Arianna Griffa
Senior Policy Manager - Global
This year marks the tenth anniversary of the Paris Agreement, with a looming deadline for the next round of country Nationally Determined Contributions (NDCs) and a promised roadmap to address the climate finance gap. We explore how these milestones might offer opportunities for investors.
The dust has settled after a pivotal year of elections which saw many incumbents defeated at the ballot box. While this has signalled significant policy shifts away from climate objectives in some nations, the energy transition and decarbonisation of the economy are well underway.
In many cases, they are gathering pace.
Brazil will play a pivotal role as the host nation for COP30 and will face high expectations. Symbolically, the Rio Earth Summit in 1992 delivered several breakthrough moments, including the launch of the UN Conventions that today administer the climate and biodiversity conferences. Brazil is a core custodian of the Amazon rainforest and a fast-growing, high-emitting market with strong influence in the region.
Two recent, high-profile appointments signal strong leadership from the host nation. André Corrêa do Lago, a veteran diplomat and climate negotiator, has been appointed as COP30 President. Ana Toni, the Secretary for Climate Change, Energy and Environment at Brazil’s Ministry of Foreign Affairs, will support him as the COP30 CEO. IIGCC members may recognise Ana Toni, who delivered a speech at our AGM late last year.
Some things, however, remain unchanged. Private finance will continue to be at the heart of climate and nature conversations this year, widely recognised as a vital component in achieving the levels of capital required, with much progress still to be made. Investors considering climate and nature-related risks and opportunities in line with their individual strategies can use these moments to engage with policymakers and other key stakeholders.
With that in mind, here are three potential areas of policy engagement to consider this year.
From Baku to Belém
At COP29, world leaders agreed to a new collective quantified goal on climate finance which fell well short of the funding required by developing countries.
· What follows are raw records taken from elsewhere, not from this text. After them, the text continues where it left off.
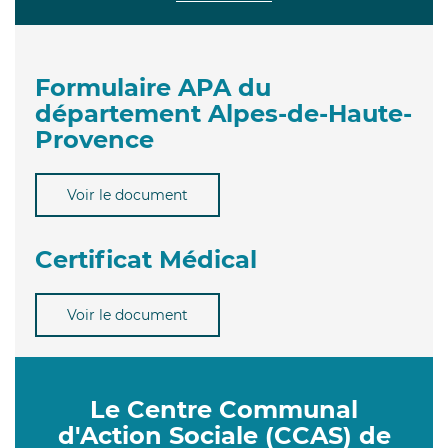
Formulaire APA du
département Alpes-de-Haute-
Provence
Voir le document
Certificat Médical
Voir le document
Le Centre Communal
d'Action Sociale (CCAS) de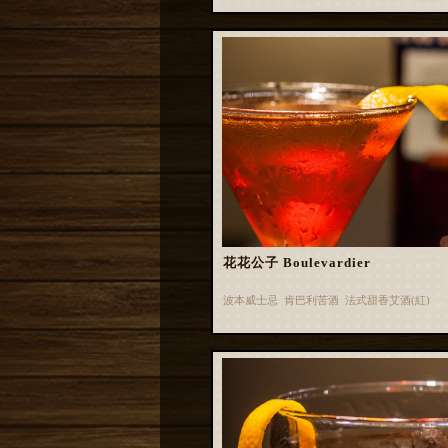
花花公子 Boulevardier
波本威士忌 肯巴利苦酒 法式甜香艾酒(紅)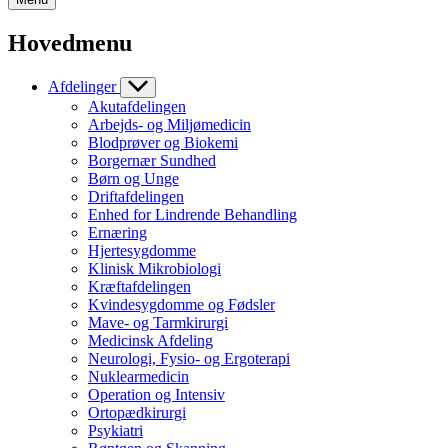
Hovedmenu
Afdelinger
Akutafdelingen
Arbejds- og Miljømedicin
Blodprøver og Biokemi
Borgernær Sundhed
Børn og Unge
Driftafdelingen
Enhed for Lindrende Behandling
Ernæring
Hjertesygdomme
Klinisk Mikrobiologi
Kræftafdelingen
Kvindesygdomme og Fødsler
Mave- og Tarmkirurgi
Medicinsk Afdeling
Neurologi, Fysio- og Ergoterapi
Nuklearmedicin
Operation og Intensiv
Ortopædkirurgi
Psykiatri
As a compromise to resolve intense debate, the current and upcoming Presidencies committed to set out a roadmap to deliver USD 1.3 trillion by 2035, aiming to bridge the estimated USD 1 trillion funding gap.
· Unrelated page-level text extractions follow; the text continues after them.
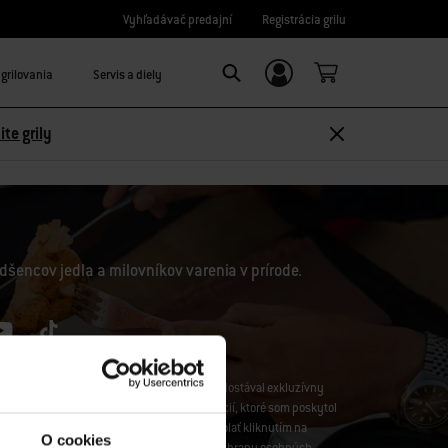
Vyhľadávač predajní
Registrácia grilu
grilovania
Servis a diely
Prihláste sa/Zaregistrujte sa
Search
ite grily
dšencov jedla a milovníkov varenia v prírode.
Weber-Stephen CZ&SK spol. s r.o., aby som dostával exkluzívny
iteľské prieskumy, a to s použitím informácií, ktoré som poskytol
edovanie. Svoj súhlas môžete kedykoľvek odvolať kliknutím na
O cookies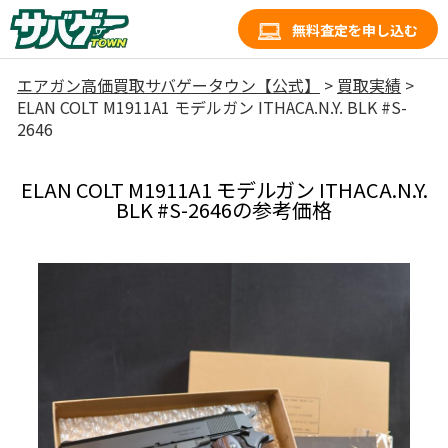
無料査定を申し込む
エアガン高価買取サバゲータウン【公式】
>
買取実績
>
ELAN COLT M1911A1 モデルガン ITHACA.N.Y. BLK #S-
2646
ELAN COLT M1911A1 モデルガン ITHACA.N.Y.
BLK #S-2646の参考価格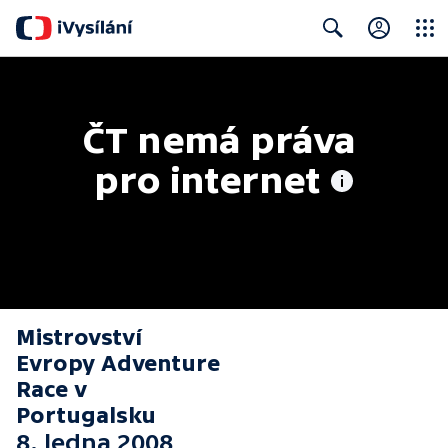
Close
Search
ČT nemá práva 
pro internet
Mistrovství
Evropy Adventure
Race v
Portugalsku
8. ledna 2008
This roadmap is to be presented at COP30 in Belém, but few details have emerged since. To succeed, the roadmap must set out a robust pathway that clearly defines the role of investors and private finance in general. Our open letter ahead of COP29 last year outlined our recommendations in more detail.
These recommendations will continue to guide our engagements with policymakers throughout 2025. We will reiterate that the roadmap should consider all sources of capital and all mechanisms to mobilise private finance to meet climate and nature targets.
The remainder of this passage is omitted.